Page layout parsing data:
───

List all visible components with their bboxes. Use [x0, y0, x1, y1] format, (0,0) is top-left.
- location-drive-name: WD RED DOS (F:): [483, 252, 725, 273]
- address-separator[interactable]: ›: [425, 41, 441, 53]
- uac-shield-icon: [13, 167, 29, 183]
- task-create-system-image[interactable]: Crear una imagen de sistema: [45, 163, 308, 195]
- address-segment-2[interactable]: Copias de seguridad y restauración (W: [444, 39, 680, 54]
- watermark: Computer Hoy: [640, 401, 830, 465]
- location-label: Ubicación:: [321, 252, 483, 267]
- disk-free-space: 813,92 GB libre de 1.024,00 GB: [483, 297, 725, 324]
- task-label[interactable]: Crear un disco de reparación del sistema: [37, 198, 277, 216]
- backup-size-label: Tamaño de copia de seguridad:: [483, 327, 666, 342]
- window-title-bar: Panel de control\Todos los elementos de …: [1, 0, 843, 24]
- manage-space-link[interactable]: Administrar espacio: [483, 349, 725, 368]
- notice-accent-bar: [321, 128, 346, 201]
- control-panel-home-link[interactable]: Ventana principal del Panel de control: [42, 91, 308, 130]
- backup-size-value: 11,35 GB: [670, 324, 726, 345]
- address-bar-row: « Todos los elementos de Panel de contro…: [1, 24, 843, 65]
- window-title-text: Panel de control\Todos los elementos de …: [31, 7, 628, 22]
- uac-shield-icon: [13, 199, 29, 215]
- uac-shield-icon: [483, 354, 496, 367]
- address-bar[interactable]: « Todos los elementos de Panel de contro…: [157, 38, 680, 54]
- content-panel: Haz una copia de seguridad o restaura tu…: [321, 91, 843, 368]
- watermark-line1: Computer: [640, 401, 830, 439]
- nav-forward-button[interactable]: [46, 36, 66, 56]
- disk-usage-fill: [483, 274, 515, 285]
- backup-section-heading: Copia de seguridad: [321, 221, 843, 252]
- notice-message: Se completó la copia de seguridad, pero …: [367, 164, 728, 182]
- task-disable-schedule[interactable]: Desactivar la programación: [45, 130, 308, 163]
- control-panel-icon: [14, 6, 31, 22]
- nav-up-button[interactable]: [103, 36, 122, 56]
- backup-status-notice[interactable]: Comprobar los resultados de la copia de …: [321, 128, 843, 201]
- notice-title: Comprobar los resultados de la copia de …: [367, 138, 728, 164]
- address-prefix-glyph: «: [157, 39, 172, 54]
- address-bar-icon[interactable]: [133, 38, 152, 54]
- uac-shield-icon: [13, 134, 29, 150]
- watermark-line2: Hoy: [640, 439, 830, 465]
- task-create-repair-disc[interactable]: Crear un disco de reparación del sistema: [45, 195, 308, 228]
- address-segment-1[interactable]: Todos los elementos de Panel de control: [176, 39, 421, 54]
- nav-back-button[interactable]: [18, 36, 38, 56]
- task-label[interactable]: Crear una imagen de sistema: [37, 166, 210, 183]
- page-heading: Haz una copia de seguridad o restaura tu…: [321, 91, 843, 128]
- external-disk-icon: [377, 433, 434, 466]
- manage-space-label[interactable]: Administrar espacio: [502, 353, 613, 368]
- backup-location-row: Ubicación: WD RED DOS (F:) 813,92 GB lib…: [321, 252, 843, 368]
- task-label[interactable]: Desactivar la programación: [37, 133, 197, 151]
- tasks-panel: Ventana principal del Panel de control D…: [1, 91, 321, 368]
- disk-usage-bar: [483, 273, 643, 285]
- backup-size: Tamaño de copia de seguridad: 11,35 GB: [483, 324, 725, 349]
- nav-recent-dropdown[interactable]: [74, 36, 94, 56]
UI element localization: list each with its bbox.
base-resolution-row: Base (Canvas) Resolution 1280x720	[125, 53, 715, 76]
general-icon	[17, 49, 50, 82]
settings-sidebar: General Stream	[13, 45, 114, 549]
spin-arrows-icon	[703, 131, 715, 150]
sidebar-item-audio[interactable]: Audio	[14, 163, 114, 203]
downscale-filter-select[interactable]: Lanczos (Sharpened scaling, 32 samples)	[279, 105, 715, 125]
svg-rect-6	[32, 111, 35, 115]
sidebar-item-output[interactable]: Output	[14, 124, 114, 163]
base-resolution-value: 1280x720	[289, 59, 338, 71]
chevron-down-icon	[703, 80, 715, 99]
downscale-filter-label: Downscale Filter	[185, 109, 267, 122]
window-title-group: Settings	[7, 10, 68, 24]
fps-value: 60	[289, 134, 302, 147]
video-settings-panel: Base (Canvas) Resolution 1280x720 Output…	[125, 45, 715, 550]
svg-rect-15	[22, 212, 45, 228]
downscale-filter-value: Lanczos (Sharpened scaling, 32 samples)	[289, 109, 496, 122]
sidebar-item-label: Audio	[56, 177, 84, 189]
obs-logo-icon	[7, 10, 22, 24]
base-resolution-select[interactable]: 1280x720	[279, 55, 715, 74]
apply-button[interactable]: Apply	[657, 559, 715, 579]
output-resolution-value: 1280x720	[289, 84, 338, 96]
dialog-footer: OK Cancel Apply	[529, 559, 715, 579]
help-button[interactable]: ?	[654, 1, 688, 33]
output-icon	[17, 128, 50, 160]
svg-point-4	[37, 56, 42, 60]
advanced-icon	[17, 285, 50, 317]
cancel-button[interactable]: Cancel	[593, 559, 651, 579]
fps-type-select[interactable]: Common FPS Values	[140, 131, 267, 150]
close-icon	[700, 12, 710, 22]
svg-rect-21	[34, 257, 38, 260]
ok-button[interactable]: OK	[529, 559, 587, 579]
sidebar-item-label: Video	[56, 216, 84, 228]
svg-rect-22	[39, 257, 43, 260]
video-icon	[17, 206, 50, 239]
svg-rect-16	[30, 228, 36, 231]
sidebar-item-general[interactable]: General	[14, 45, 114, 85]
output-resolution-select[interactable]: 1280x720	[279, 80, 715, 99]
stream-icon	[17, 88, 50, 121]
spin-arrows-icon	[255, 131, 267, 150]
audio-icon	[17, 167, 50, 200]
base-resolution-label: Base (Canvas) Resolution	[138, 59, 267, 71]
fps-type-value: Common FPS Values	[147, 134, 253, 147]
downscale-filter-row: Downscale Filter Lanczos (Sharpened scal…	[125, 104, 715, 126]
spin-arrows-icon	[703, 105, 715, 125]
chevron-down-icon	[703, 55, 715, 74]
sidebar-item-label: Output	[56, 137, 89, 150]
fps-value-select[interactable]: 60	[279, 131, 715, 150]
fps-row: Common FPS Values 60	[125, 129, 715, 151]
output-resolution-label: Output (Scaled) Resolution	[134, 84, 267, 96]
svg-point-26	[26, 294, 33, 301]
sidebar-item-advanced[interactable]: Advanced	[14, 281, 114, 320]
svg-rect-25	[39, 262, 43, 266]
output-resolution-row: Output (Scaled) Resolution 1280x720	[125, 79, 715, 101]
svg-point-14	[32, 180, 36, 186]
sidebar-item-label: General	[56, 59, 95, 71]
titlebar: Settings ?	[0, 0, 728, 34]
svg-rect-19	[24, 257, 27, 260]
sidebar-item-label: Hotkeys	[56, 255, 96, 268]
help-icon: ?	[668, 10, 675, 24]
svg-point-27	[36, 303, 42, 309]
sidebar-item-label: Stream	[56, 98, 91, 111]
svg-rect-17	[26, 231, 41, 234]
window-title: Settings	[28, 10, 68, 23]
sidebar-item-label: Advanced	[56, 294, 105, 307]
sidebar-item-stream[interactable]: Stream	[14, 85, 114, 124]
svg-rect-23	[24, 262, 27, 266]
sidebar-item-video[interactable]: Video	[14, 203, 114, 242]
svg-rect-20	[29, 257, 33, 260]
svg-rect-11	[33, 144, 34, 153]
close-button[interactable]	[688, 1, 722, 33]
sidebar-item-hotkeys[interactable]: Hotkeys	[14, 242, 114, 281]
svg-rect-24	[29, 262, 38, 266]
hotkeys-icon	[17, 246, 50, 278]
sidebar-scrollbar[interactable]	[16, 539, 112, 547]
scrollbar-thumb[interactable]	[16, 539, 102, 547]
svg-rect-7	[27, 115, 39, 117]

───

What you are asked to do
Of the lines above, show those in which "Scaled" appears.

Your solution
output-resolution-label: Output (Scaled) Resolution	[134, 84, 267, 96]
output-resolution-row: Output (Scaled) Resolution 1280x720	[125, 79, 715, 101]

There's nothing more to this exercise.